Hitherto, it has been sought to ensure maintenance of a desired spray jet geometry in that an experienced skilled operator visually checks the geometry of the spray jet upon each paint change, or also between individual painting operations. For this purpose, the skilled operator directs the spray jet onto a test object under favorable light conditions, and varies the control parameters of the application device until the desired spray jet geometry is obtained. However, this visual checking requires a lot of experience, requires a relatively large amount of time, and does not always provide reproducible results. Moreover, during the checking process paint is consumed and overspray is produced.

SUMMARY OF THE INVENTION

The object of the invention is to specify a method and a painting system for painting workpieces by which a desired geometry of the spray jet can be set particularly rapidly.

In respect of the method, this object is achieved by a method for painting a workpiece, which comprises the following steps:

a) by means of an atomizer, an application device directs onto the workpiece a spray jet, the spray jet geometry of which can be altered by the application device;

b) a camera captures an image of the spray jet;

c) an image processing device detects deviations between the spray jet captured on the image and a reference spray jet;

d) a control device controls the application device in dependence on the deviations detected by the image processing device.

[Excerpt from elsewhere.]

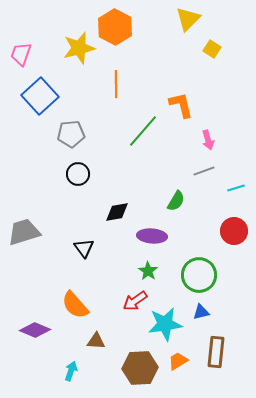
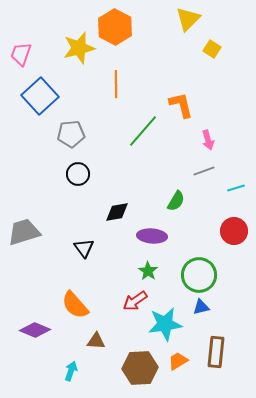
blue triangle: moved 5 px up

The invention is based on the consideration of automating the checking of the spray jet geometry performed by a skilled operator. The electronic processing of an image of a spray jet captured by a camera makes it possible to quantify features of the spray jet such that, on the basis of the information thereby obtained, the geometry of the spray jet can be approximated to the reference geometry by appropriate control of the application device. The setting of a desired spray jet geometry thus becomes accessible to a feedback control that results in a constant generation of a defined spray jet geometry that is independent of variable paint parameters.

Because such a feedback control can be performed automatically in a very short period of time, the idle times during paint changes are shortened. Specifically in modern production lines, in which paint changes are performed very frequently, a significant increase in productivity can be achieved as a result. Moreover, for the setting of the desired spray jet geometry, less paint is consumed and less overspray is produced.

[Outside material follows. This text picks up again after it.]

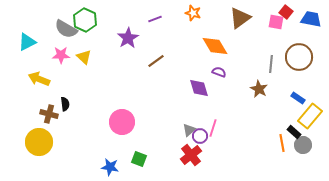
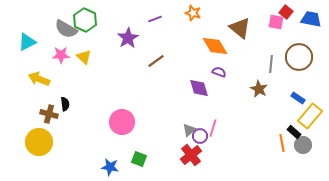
brown triangle: moved 10 px down; rotated 45 degrees counterclockwise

Since such a feedback control can also be performed during a painting operation, or between successive painting operations with the same paint, the invention enables the quality of painting to be improved and the expense for reworking to be reduced.

Experiments have shown that, during the capture of the image of the spray jet in step b), an optical axis of the camera should be oriented at least substantially perpendicularly in relation to a longitudinal axis of the atomizer. The geometry of the spray jet can then be detected more easily, since geometric distortions are minimized. In principle, however, it is also possible for an image to be captured from an oblique perspective. However, the image analysis is then more complex because of the geometric distortions.

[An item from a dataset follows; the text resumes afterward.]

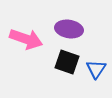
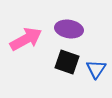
pink arrow: rotated 48 degrees counterclockwise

In this context, the longitudinal axis of the atomizer is understood to mean an axis that is in alignment with an axis of symmetry of the spray jet. In general, the longitudinal axis is an axis of symmetry of the outlet nozzle of the atomizer. In the case of rotary atomizers, the longitudinal axis is defined by the axis of rotation of the bell cup.

In principle, the image of the spray jet can be captured while the latter is directed onto the workpiece. This is generally to be preferred, particularly if feedback control of the spray jet geometry is performed during a painting operation. However, the surface of the workpiece may influence the shape of the spray jet. For this reason, at least when the spray jet geometry is checked, in the manner according to the invention, only at longer intervals, it is generally more favorable if the painting of the workpiece is interrupted during the capture of the image in step b).

During such an interruption, the atomizer may paint a test object, e.g. a plate, during the capture of the image in step b). Conditions are thereby created that come as close as possible to a real painting operation, but are nevertheless exactly reproducible. It is possible to additionally record the painted surface of the test object by means of the same or a different camera. The painting result achieved there can then also be used to evaluate particular parameters of the spray jet, e.g. the density distribution.

It is also possible to use a surface in a cleaning box as a test object. Such a cleaning box is approached by the atomizer in order to perform a cleaning operation, which is required as part of a paint change.

In order to record one of the above-mentioned features of the spray jet geometry, the image processing device may subject the captured image of the spray jet to edge filtering. Determination of the outer edge of the spray jet makes it possible to determine particularly important features of the spray jet geometry, including the width of the spray jet at a predefined distance from the atomizer, the maximum angle of the spray jet upon emergence from the atomizer, with respect to a longitudinal axis of the atomizer, and the shape of the outer contour of the spray jet.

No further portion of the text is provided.